Pessoas que têm alucinações auditivas verbais são frequentemente diagnosticadas com uma condição de saúde mental, como esquizofrenia ou doença bipolar, no entanto, nem todas as pessoas que ouvem vozes têm problemas de saúde mental, acrescentou.
Resultante de uma parceria entre a FPCEUP, a University College London e a Durham University, do Reino Unido, a investigação incluiu 12 pessoas que ouvem vozes regularmente - sem problemas de saúde mental nem diagnóstico psiquiátrico - e 17 que nunca tiveram a experiência de ouvir vozes, no grupo de controlo.
Os resultados mostraram que nove dos 12 participantes que ouvem vozes (75%) indicaram detetar fala disfarçada em sons ambíguos, enquanto no grupo de controlo isso aconteceu com oito pessoas (47%).
Para além disso, a maioria dos participantes que ouve vozes detetou a fala escondida antes de saber que os sons podiam conter frases, o que decorreu "significativamente mais cedo" (três ou quatro minutos, em média) do que os participantes do grupo de controlo.
Os resultados mostram ainda que o cérebro das pessoas que ouvem vozes respondeu preferencialmente a sons que continham fala escondida, em comparação àqueles que não continham.
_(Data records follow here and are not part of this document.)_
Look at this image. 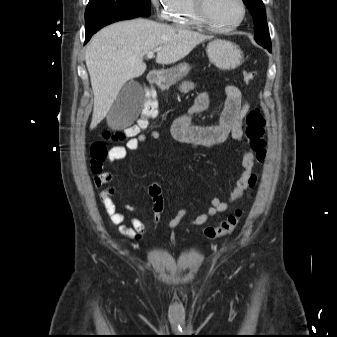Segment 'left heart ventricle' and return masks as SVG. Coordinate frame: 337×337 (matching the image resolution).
Listing matches in <instances>:
<instances>
[{
    "label": "left heart ventricle",
    "instance_id": "left-heart-ventricle-1",
    "mask_svg": "<svg viewBox=\"0 0 337 337\" xmlns=\"http://www.w3.org/2000/svg\"><path fill=\"white\" fill-rule=\"evenodd\" d=\"M206 10L213 22L223 26L235 23L241 16L238 0H206Z\"/></svg>",
    "mask_w": 337,
    "mask_h": 337
}]
</instances>
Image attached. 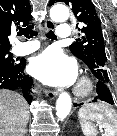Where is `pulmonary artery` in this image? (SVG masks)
I'll return each instance as SVG.
<instances>
[{
	"instance_id": "obj_1",
	"label": "pulmonary artery",
	"mask_w": 117,
	"mask_h": 136,
	"mask_svg": "<svg viewBox=\"0 0 117 136\" xmlns=\"http://www.w3.org/2000/svg\"><path fill=\"white\" fill-rule=\"evenodd\" d=\"M73 35H74L73 30L70 27V25L67 23L61 24L57 30V36L60 39H69L73 37ZM38 47H39L38 42H35V41L28 42V43L23 44L22 46L15 48V53L18 55H26V54L32 53Z\"/></svg>"
}]
</instances>
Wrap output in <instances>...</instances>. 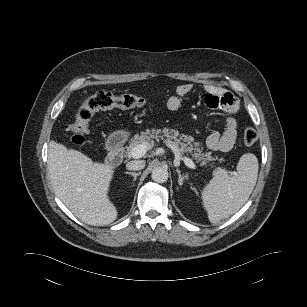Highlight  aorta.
Instances as JSON below:
<instances>
[{
	"mask_svg": "<svg viewBox=\"0 0 307 307\" xmlns=\"http://www.w3.org/2000/svg\"><path fill=\"white\" fill-rule=\"evenodd\" d=\"M168 170L163 167H156L152 170V180L157 183H164L168 180Z\"/></svg>",
	"mask_w": 307,
	"mask_h": 307,
	"instance_id": "aorta-1",
	"label": "aorta"
}]
</instances>
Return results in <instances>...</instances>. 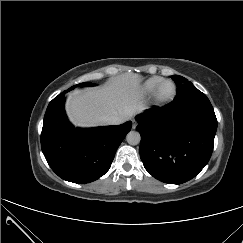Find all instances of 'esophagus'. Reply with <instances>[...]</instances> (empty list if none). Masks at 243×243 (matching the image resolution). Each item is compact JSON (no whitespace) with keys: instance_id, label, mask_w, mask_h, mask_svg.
<instances>
[{"instance_id":"1","label":"esophagus","mask_w":243,"mask_h":243,"mask_svg":"<svg viewBox=\"0 0 243 243\" xmlns=\"http://www.w3.org/2000/svg\"><path fill=\"white\" fill-rule=\"evenodd\" d=\"M138 125V122L136 120H132V128L135 129Z\"/></svg>"}]
</instances>
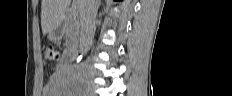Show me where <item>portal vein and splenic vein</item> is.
Masks as SVG:
<instances>
[{
    "mask_svg": "<svg viewBox=\"0 0 232 96\" xmlns=\"http://www.w3.org/2000/svg\"><path fill=\"white\" fill-rule=\"evenodd\" d=\"M77 5H78V0H73V7L77 8Z\"/></svg>",
    "mask_w": 232,
    "mask_h": 96,
    "instance_id": "obj_1",
    "label": "portal vein and splenic vein"
}]
</instances>
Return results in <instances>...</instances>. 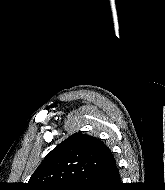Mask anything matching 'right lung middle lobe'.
Masks as SVG:
<instances>
[{"instance_id": "obj_1", "label": "right lung middle lobe", "mask_w": 165, "mask_h": 190, "mask_svg": "<svg viewBox=\"0 0 165 190\" xmlns=\"http://www.w3.org/2000/svg\"><path fill=\"white\" fill-rule=\"evenodd\" d=\"M80 186L81 182L79 181L71 184H64L53 188H49V190H79Z\"/></svg>"}]
</instances>
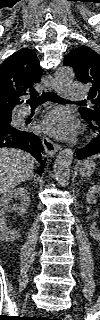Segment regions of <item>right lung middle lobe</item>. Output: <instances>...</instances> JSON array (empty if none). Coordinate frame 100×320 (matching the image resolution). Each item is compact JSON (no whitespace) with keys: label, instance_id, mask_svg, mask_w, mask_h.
<instances>
[{"label":"right lung middle lobe","instance_id":"obj_1","mask_svg":"<svg viewBox=\"0 0 100 320\" xmlns=\"http://www.w3.org/2000/svg\"><path fill=\"white\" fill-rule=\"evenodd\" d=\"M11 118L0 120V130L4 127L10 126Z\"/></svg>","mask_w":100,"mask_h":320}]
</instances>
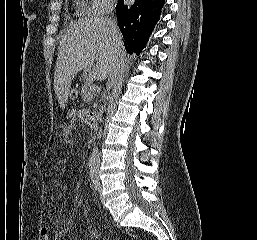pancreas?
<instances>
[{
	"mask_svg": "<svg viewBox=\"0 0 257 240\" xmlns=\"http://www.w3.org/2000/svg\"><path fill=\"white\" fill-rule=\"evenodd\" d=\"M89 84H84V86L82 87V91H81V94H82V98L84 101H90L91 99H89L88 97V94H89Z\"/></svg>",
	"mask_w": 257,
	"mask_h": 240,
	"instance_id": "obj_1",
	"label": "pancreas"
}]
</instances>
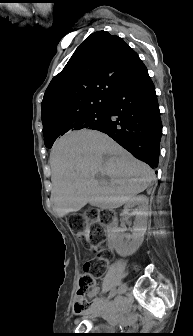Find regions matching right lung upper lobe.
<instances>
[{
  "label": "right lung upper lobe",
  "instance_id": "obj_1",
  "mask_svg": "<svg viewBox=\"0 0 193 336\" xmlns=\"http://www.w3.org/2000/svg\"><path fill=\"white\" fill-rule=\"evenodd\" d=\"M140 62L138 54L120 37L105 31L88 36L44 94V140L69 133L79 117L107 108Z\"/></svg>",
  "mask_w": 193,
  "mask_h": 336
}]
</instances>
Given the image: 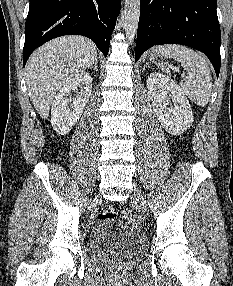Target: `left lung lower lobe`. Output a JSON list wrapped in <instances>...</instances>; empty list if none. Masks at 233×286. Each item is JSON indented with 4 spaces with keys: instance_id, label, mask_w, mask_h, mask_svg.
<instances>
[{
    "instance_id": "obj_1",
    "label": "left lung lower lobe",
    "mask_w": 233,
    "mask_h": 286,
    "mask_svg": "<svg viewBox=\"0 0 233 286\" xmlns=\"http://www.w3.org/2000/svg\"><path fill=\"white\" fill-rule=\"evenodd\" d=\"M140 5L136 61L154 45L183 44L203 52L219 76L217 0H140Z\"/></svg>"
}]
</instances>
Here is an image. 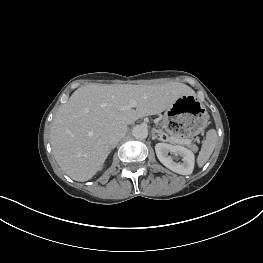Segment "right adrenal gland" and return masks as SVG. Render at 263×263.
Masks as SVG:
<instances>
[{"label": "right adrenal gland", "mask_w": 263, "mask_h": 263, "mask_svg": "<svg viewBox=\"0 0 263 263\" xmlns=\"http://www.w3.org/2000/svg\"><path fill=\"white\" fill-rule=\"evenodd\" d=\"M114 148H115V146L111 147V150L114 149Z\"/></svg>", "instance_id": "right-adrenal-gland-1"}]
</instances>
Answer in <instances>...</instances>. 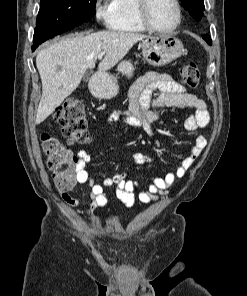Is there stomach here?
<instances>
[{
  "label": "stomach",
  "mask_w": 247,
  "mask_h": 296,
  "mask_svg": "<svg viewBox=\"0 0 247 296\" xmlns=\"http://www.w3.org/2000/svg\"><path fill=\"white\" fill-rule=\"evenodd\" d=\"M183 52V43L172 34L149 36L142 42L143 58L153 66H164L179 58ZM117 69L127 76H131L134 71L129 61H122ZM118 90L116 80L104 73L100 74L96 81L94 93L97 97L110 99L118 93Z\"/></svg>",
  "instance_id": "1"
}]
</instances>
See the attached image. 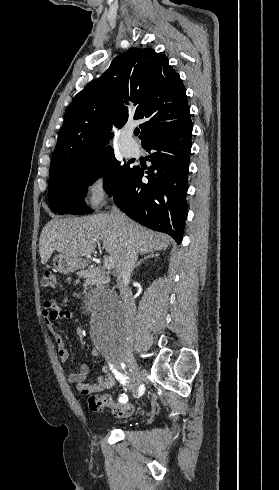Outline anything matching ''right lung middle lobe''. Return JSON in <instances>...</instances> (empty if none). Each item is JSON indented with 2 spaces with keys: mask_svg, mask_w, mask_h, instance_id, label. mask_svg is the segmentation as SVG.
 Instances as JSON below:
<instances>
[{
  "mask_svg": "<svg viewBox=\"0 0 279 490\" xmlns=\"http://www.w3.org/2000/svg\"><path fill=\"white\" fill-rule=\"evenodd\" d=\"M131 170L129 164L117 161L113 150L108 149L94 160L49 178L50 208L59 214L90 213L84 203L87 187L98 177L105 175L104 188L110 195H114Z\"/></svg>",
  "mask_w": 279,
  "mask_h": 490,
  "instance_id": "1",
  "label": "right lung middle lobe"
}]
</instances>
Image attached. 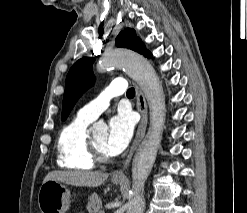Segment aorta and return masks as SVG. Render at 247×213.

Para obtenção dos dados, os participantes ouviram um conjunto de sons de fala alterada, criados artificialmente e conhecidos como 'sine-wave speech' ou fala sinusoidal (descrita como algo semelhante ao canto dos pássaros), enquanto as respostas cerebrais eram registadas através de ressonância magnética.
Estes sons artificiais, embora se assemelhem a alguns elementos de fala natural, só são reconhecidos como fala depois de ser dito explicitamente às pessoas do que se trata ou depois de treino específico de descodificação, explicou César Lima.
Os investigadores verificaram que entre 5% a 15% da população já teve uma experiência ocasional de ouvir vozes, enquanto 1% tem experiências regulares e mais complexas de alucinações auditivas verbais, sem necessitarem de cuidado ou tratamento psiquiátrico.
De acordo com César Lima, este é o primeiro estudo a identificar uma associação entre a experiência de ouvir vozes e os mecanismos cerebrais de perceção de fala, num grupo de pessoas em que os fatores clínicos associados a problemas de saúde mental não estão presentes.
"A possível relação entre experiências que são atípicas - como ouvir vozes - e processos do dia-a-dia - como perceber fala - é ainda muito pouco compreendida", apontou.
Para o investigador, avanços nesta área poderão ter implicações no desenvolvimento de teorias sobre alucinações auditivas e na compreensão de como o cérebro lida, geralmente, com informação auditiva que contenha valor comunicativo.